Maintenant souvenons-nous des images de la dernière catastrophe à ce jour, celle de Fukushima : qu'avons-nous vu, dans un premier temps ? Un spectacle étrange, parce que sans victimes : d'abord parce que les médias japonais répugnent à les montrer au public ; ensuite parce que la puissance du tsunami réduisait brusquement tous les objets à une échelle dérisoire : ces petites boîtes que charriaient la vague surpuissante, il nous fallait faire un effort pour y reconnaître enfin d'énormes 4X4. Et c'est cela que l'image nous signifiait : non pas tellement un phénomène naturel, mais celui d'une civilisation matérielle brusquement perceptible pour ce qu'elle est, c'est-à-dire la plus fabuleuse production d'objets de l'histoire universelle.
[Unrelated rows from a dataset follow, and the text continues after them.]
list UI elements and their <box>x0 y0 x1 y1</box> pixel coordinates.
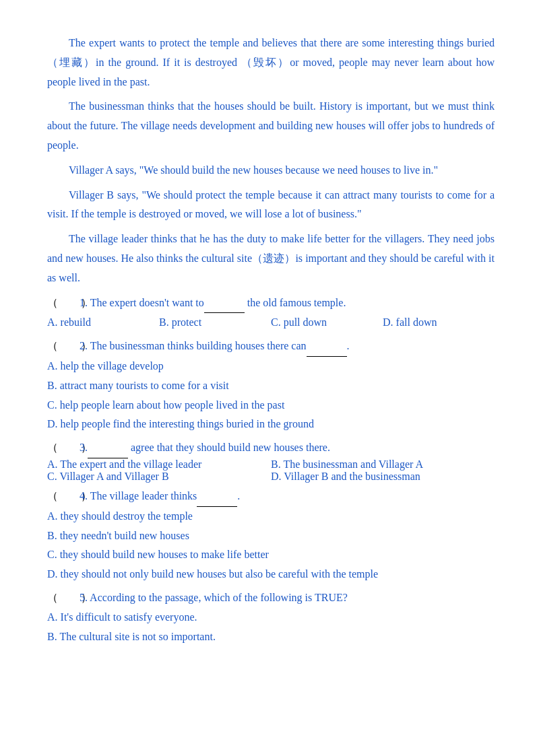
q4-text: 4. The village leader thinks . <box>80 487 495 507</box>
q3-option-a: A. The expert and the village leader <box>47 458 271 471</box>
q1-blank <box>204 294 245 314</box>
q5-text: 5. According to the passage, which of th… <box>80 588 495 608</box>
q5-rparen: ） <box>59 588 80 608</box>
q2-text: 2. The businessman thinks building house… <box>80 337 495 357</box>
q3-option-d: D. Villager B and the businessman <box>271 471 495 483</box>
question-4: （ ） 4. The village leader thinks . A. th… <box>47 487 495 584</box>
question-5: （ ） 5. According to the passage, which o… <box>47 588 495 646</box>
q5-lparen: （ <box>47 588 59 608</box>
question-2: （ ） 2. The businessman thinks building h… <box>47 337 495 434</box>
q3-rparen: ） <box>59 438 80 458</box>
paragraph-3a: Villager A says, "We should build the ne… <box>47 161 495 180</box>
q3-options-row2: C. Villager A and Villager B D. Villager… <box>47 471 495 483</box>
q2-blank <box>307 337 347 357</box>
question-1: （ ） 1. The expert doesn't want to the ol… <box>47 294 495 333</box>
q4-rparen: ） <box>59 487 80 506</box>
paragraph-1: The expert wants to protect the temple a… <box>47 34 495 92</box>
q1-text: 1. The expert doesn't want to the old fa… <box>80 294 495 314</box>
q2-option-a: A. help the village develop <box>47 357 495 376</box>
q3-options: A. The expert and the village leader B. … <box>47 458 495 471</box>
q4-lparen: （ <box>47 487 59 506</box>
q2-options: A. help the village develop B. attract m… <box>47 357 495 434</box>
q5-option-a: A. It's difficult to satisfy everyone. <box>47 608 495 627</box>
q1-lparen: （ <box>47 294 59 313</box>
question-3: （ ） 3. agree that they should build new … <box>47 438 495 483</box>
q2-option-c: C. help people learn about how people li… <box>47 396 495 415</box>
paragraph-4: The village leader thinks that he has th… <box>47 230 495 287</box>
q3-option-b: B. The businessman and Villager A <box>271 458 495 471</box>
q1-option-c: C. pull down <box>271 313 383 333</box>
q4-options: A. they should destroy the temple B. the… <box>47 507 495 584</box>
q3-text: 3. agree that they should build new hous… <box>80 438 495 458</box>
q2-rparen: ） <box>59 337 80 356</box>
q2-option-b: B. attract many tourists to come for a v… <box>47 376 495 396</box>
paragraph-2: The businessman thinks that the houses s… <box>47 97 495 155</box>
page-content: The expert wants to protect the temple a… <box>47 34 495 646</box>
q3-lparen: （ <box>47 438 59 458</box>
q5-option-b: B. The cultural site is not so important… <box>47 627 495 647</box>
q4-option-a: A. they should destroy the temple <box>47 507 495 526</box>
q2-option-d: D. help people find the interesting thin… <box>47 415 495 434</box>
q1-options: A. rebuild B. protect C. pull down D. fa… <box>47 313 495 333</box>
q2-lparen: （ <box>47 337 59 356</box>
q5-options: A. It's difficult to satisfy everyone. B… <box>47 608 495 647</box>
q1-rparen: ） <box>59 294 80 313</box>
q4-option-d: D. they should not only build new houses… <box>47 565 495 584</box>
q1-option-a: A. rebuild <box>47 313 159 333</box>
q1-option-b: B. protect <box>159 313 271 333</box>
q3-option-c: C. Villager A and Villager B <box>47 471 271 483</box>
q3-blank <box>88 438 128 458</box>
q4-option-c: C. they should build new houses to make … <box>47 545 495 565</box>
q1-option-d: D. fall down <box>383 313 495 333</box>
q4-blank <box>197 487 237 507</box>
paragraph-3b: Villager B says, "We should protect the … <box>47 186 495 225</box>
q4-option-b: B. they needn't build new houses <box>47 526 495 546</box>
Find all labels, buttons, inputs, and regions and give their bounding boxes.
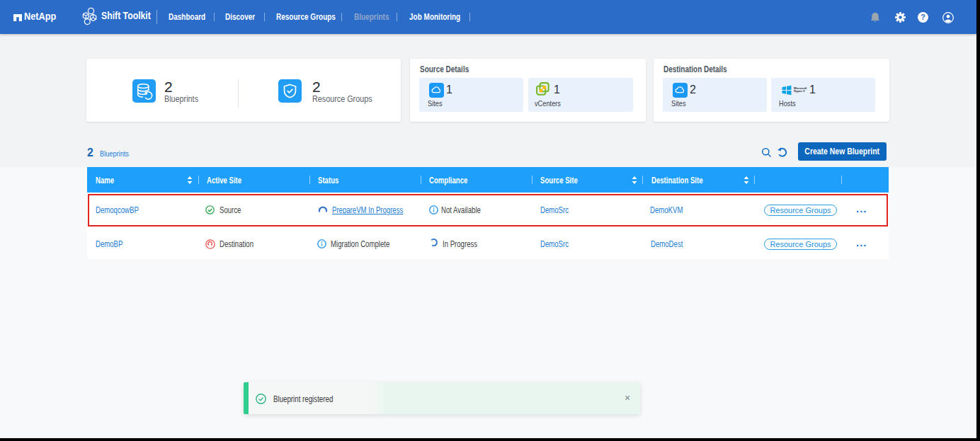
svg-text:?: ?: [921, 13, 925, 21]
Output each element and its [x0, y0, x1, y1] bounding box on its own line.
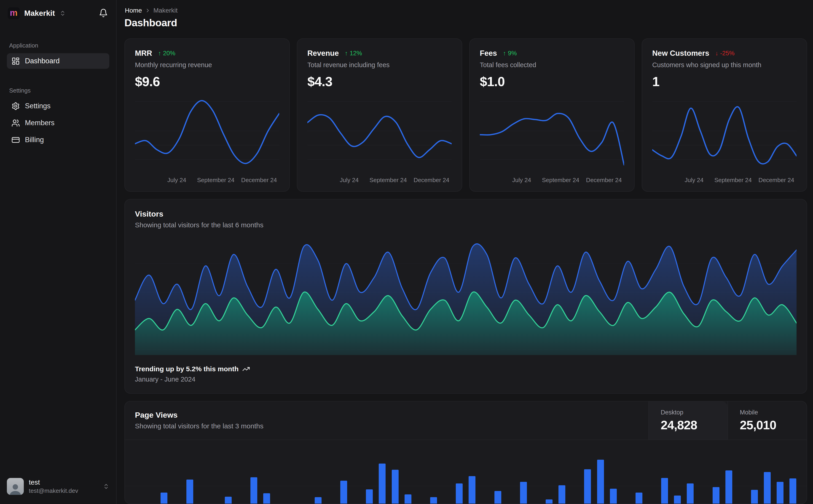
stat-card-revenue: Revenue ↑ 12% Total revenue including fe… [297, 38, 462, 192]
visitors-footer: Trending up by 5.2% this month [135, 365, 797, 373]
bell-icon [99, 8, 108, 18]
sidebar-item-settings[interactable]: Settings [7, 98, 109, 114]
arrow-down-icon: ↓ [715, 50, 718, 57]
page-views-bar-chart [135, 440, 797, 504]
breadcrumb: Home Makerkit [124, 7, 807, 14]
page-title: Dashboard [124, 17, 807, 29]
sidebar-item-label: Settings [25, 102, 50, 110]
x-tick: December 24 [414, 177, 449, 184]
sparkline-chart: July 24 September 24 December 24 [307, 97, 452, 185]
stat-subtitle: Customers who signed up this month [652, 61, 797, 69]
x-axis: July 24 September 24 December 24 [652, 174, 797, 185]
delta-value: 9% [508, 50, 517, 57]
sidebar-header: m Makerkit [7, 6, 109, 20]
layout-dashboard-icon [11, 57, 20, 65]
trending-text: Trending up by 5.2% this month [135, 365, 239, 373]
stat-value: 1 [652, 74, 797, 89]
sidebar-item-dashboard[interactable]: Dashboard [7, 53, 109, 69]
x-tick: December 24 [241, 177, 277, 184]
sparkline-chart: July 24 September 24 December 24 [135, 97, 279, 185]
workspace-name: Makerkit [24, 9, 55, 18]
stat-value: $4.3 [307, 74, 452, 89]
x-tick: December 24 [759, 177, 794, 184]
x-tick: July 24 [685, 177, 704, 184]
nav-section-label-settings: Settings [9, 87, 107, 94]
avatar [7, 478, 24, 495]
sidebar: m Makerkit Application Dashboard Setting… [0, 0, 117, 504]
x-axis: July 24 September 24 December 24 [480, 174, 624, 185]
user-meta: test test@makerkit.dev [29, 478, 78, 494]
app-window: m Makerkit Application Dashboard Setting… [0, 0, 813, 504]
sparkline-chart: July 24 September 24 December 24 [480, 97, 624, 185]
toggle-value: 24,828 [661, 418, 697, 432]
arrow-up-icon: ↑ [345, 50, 348, 57]
toggle-label: Mobile [740, 409, 758, 416]
trend-badge: ↑ 9% [503, 50, 517, 57]
x-axis: July 24 September 24 December 24 [307, 174, 452, 185]
x-tick: July 24 [340, 177, 359, 184]
gear-icon [11, 102, 20, 110]
sidebar-nav: Application Dashboard Settings Settings … [7, 42, 109, 149]
trend-badge: ↑ 20% [158, 50, 175, 57]
user-email: test@makerkit.dev [29, 487, 78, 494]
users-icon [11, 119, 20, 127]
breadcrumb-home[interactable]: Home [125, 7, 142, 14]
arrow-up-icon: ↑ [158, 50, 161, 57]
credit-card-icon [11, 136, 20, 144]
delta-value: 20% [163, 50, 175, 57]
visitors-card: Visitors Showing total visitors for the … [124, 199, 807, 394]
chevrons-up-down-icon [103, 483, 109, 490]
page-views-header: Page Views Showing total visitors for th… [125, 401, 807, 440]
user-menu[interactable]: test test@makerkit.dev [7, 478, 109, 495]
visitors-area-chart [135, 241, 797, 355]
stat-value: $9.6 [135, 74, 279, 89]
visitors-title: Visitors [135, 210, 797, 218]
trending-up-icon [242, 365, 250, 373]
trend-badge: ↓ -25% [715, 50, 735, 57]
x-tick: September 24 [197, 177, 235, 184]
toggle-desktop[interactable]: Desktop 24,828 [648, 401, 728, 440]
chevron-right-icon [145, 8, 151, 13]
trend-badge: ↑ 12% [345, 50, 362, 57]
stat-card-mrr: MRR ↑ 20% Monthly recurring revenue $9.6… [124, 38, 290, 192]
delta-value: -25% [720, 50, 735, 57]
page-views-subtitle: Showing total visitors for the last 3 mo… [135, 422, 638, 430]
stat-subtitle: Monthly recurring revenue [135, 61, 279, 69]
x-tick: July 24 [512, 177, 531, 184]
sparkline-chart: July 24 September 24 December 24 [652, 97, 797, 185]
toggle-value: 25,010 [740, 418, 776, 432]
main-content: Home Makerkit Dashboard MRR ↑ 20% Monthl… [117, 0, 813, 504]
logo-letter: m [10, 8, 18, 17]
x-tick: December 24 [586, 177, 622, 184]
stat-title: New Customers [652, 49, 709, 58]
stat-title: MRR [135, 49, 152, 58]
notifications-button[interactable] [97, 7, 109, 20]
sidebar-item-label: Members [25, 119, 54, 127]
stat-cards-row: MRR ↑ 20% Monthly recurring revenue $9.6… [124, 38, 807, 192]
sidebar-item-label: Dashboard [25, 57, 60, 65]
visitors-date-range: January - June 2024 [135, 376, 797, 383]
stat-title: Fees [480, 49, 497, 58]
chevrons-up-down-icon [59, 10, 66, 16]
stat-value: $1.0 [480, 74, 624, 89]
arrow-up-icon: ↑ [503, 50, 506, 57]
x-tick: September 24 [715, 177, 752, 184]
breadcrumb-current: Makerkit [153, 7, 178, 14]
makerkit-logo: m [8, 7, 20, 19]
stat-subtitle: Total revenue including fees [307, 61, 452, 69]
toggle-label: Desktop [661, 409, 683, 416]
x-tick: September 24 [370, 177, 407, 184]
stat-card-fees: Fees ↑ 9% Total fees collected $1.0 July… [469, 38, 635, 192]
nav-section-label-application: Application [9, 42, 107, 49]
sidebar-item-billing[interactable]: Billing [7, 132, 109, 148]
x-axis: July 24 September 24 December 24 [135, 174, 279, 185]
visitors-subtitle: Showing total visitors for the last 6 mo… [135, 221, 797, 229]
x-tick: July 24 [167, 177, 186, 184]
page-views-title: Page Views [135, 411, 638, 419]
sidebar-item-members[interactable]: Members [7, 115, 109, 131]
x-tick: September 24 [542, 177, 579, 184]
stat-title: Revenue [307, 49, 339, 58]
toggle-mobile[interactable]: Mobile 25,010 [728, 401, 807, 440]
stat-subtitle: Total fees collected [480, 61, 624, 69]
workspace-selector[interactable]: m Makerkit [7, 6, 67, 20]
Ce que nous avons vu filer follement sur les plaines cultivées du Japon, ou dans les avenues changées en fleuves de boues, emporté par les eaux noires indifférentes, chalutiers et poteaux électriques, voitures et maisons, bâches agricoles et rails de sécurité, c'est notre monde : celui des choses. Nous avons assisté au choc de deux puissances : d'un côté l'énergie déchaînée de la Nature, d'une violence inouie. De l'autre côté, l'énergie de la civilisation occidentale mondialisée, incarnée dans tous ces objets manufacturés, ici vaincue, balayée.